In 2012, Cerda received the NCAA Elite 89 award, the highest academic award given to a college athlete. She had the highest GPA of any player participating at that year's NCAA women's water polo championships.
Academic achievement, especially in such daunting fields of study, is second nature to the LMU trio.
"It can be hard, especially with practice in the morning because you have to wake up really early and if you're stuck studying for a test really late you don't get much sleep," Thames said. "But it's still manageable."
The push for academic success comes from the top of the athletic program. Cerda said she lives by the words of Matt Casana, LMU's assistant athletics director for student services.
"He likes to say the jersey never comes off," Cerda said. "So for him and for our department in general, they want us to be an example not just in the pool, athletically, but also in the classroom."
Some LMU teams provide mentorship programs in which an older team member helps an underclassman adjust to college life. The school also provides tutoring opportunities for any student-athlete who requests or is in need of extra help.

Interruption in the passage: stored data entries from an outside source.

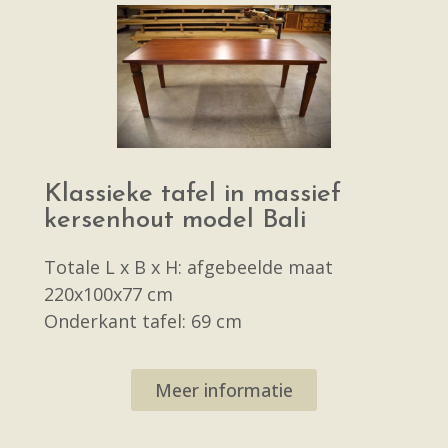
Klassieke tafel in massief
kersenhout model Bali
Totale L x B x H: afgebeelde maat
220x100x77 cm
Onderkant tafel: 69 cm
Meer informatie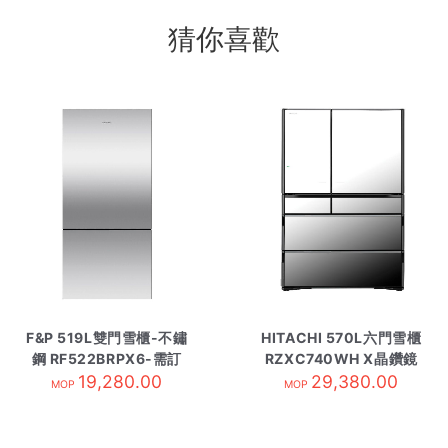
猜你喜歡
F&P 519L雙門雪櫃-不鏽
HITACHI 570L六門雪櫃
鋼 RF522BRPX6-需訂
RZXC740WH X晶鑽鏡
19,280.00
貨
29,380.00
面
MOP
MOP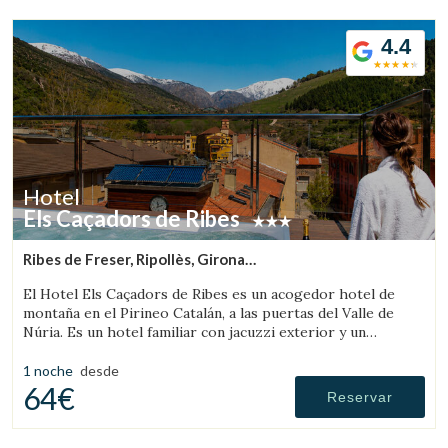
4.4
Hotel
Els Caçadors de Ribes
Ribes de Freser, Ripollès, Girona
(86.771702452599km de Pallars Sobirà)
El Hotel Els Caçadors de Ribes es un acogedor hotel de
montaña en el Pirineo Catalán, a las puertas del Valle de
Núria. Es un hotel familiar con jacuzzi exterior y un
excelente restaurante.
1 noche
desde
64€
Reservar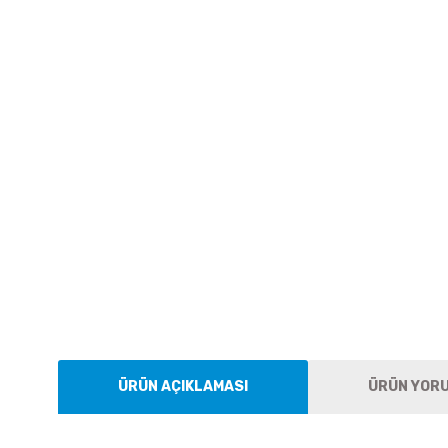
ÜRÜN AÇIKLAMASI
ÜRÜN YOR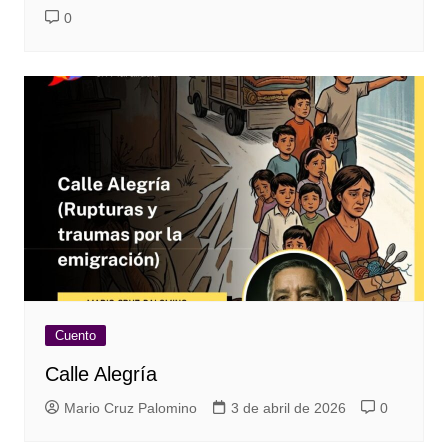
0
Cuento
Calle Alegría
Mario Cruz Palomino
3 de abril de 2026
0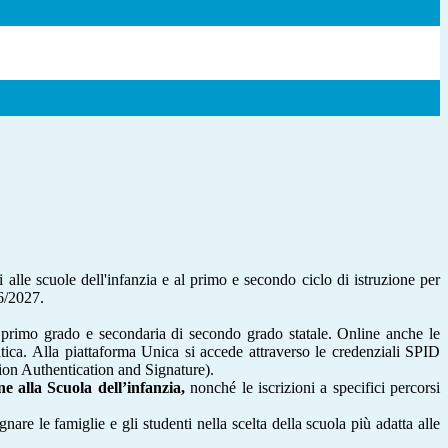
i alle scuole dell'infanzia e al primo e secondo ciclo di istruzione per
6/2027.
a di primo grado e secondaria di secondo grado statale. Online anche le
atica. Alla piattaforma Unica si accede attraverso le credenziali SPID
tion Authentication and Signature).
e alla Scuola dell’infanzia,
nonché le iscrizioni a specifici percorsi
re le famiglie e gli studenti nella scelta della scuola più adatta alle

"They really stay on top of us to make sure we're not giving student-athletes a bad name," said Cerda, who picked up a minor in Spanish to help with her career aspirations of being a doctor in underserved communities.
Thames said success in the classroom comes from an approach that has served him well as an athlete.
"It really forces you to have better time-management skills," he said. "If you're able to put a certain amount of dedication to the sport to be at that level, then you can also apply that to your work."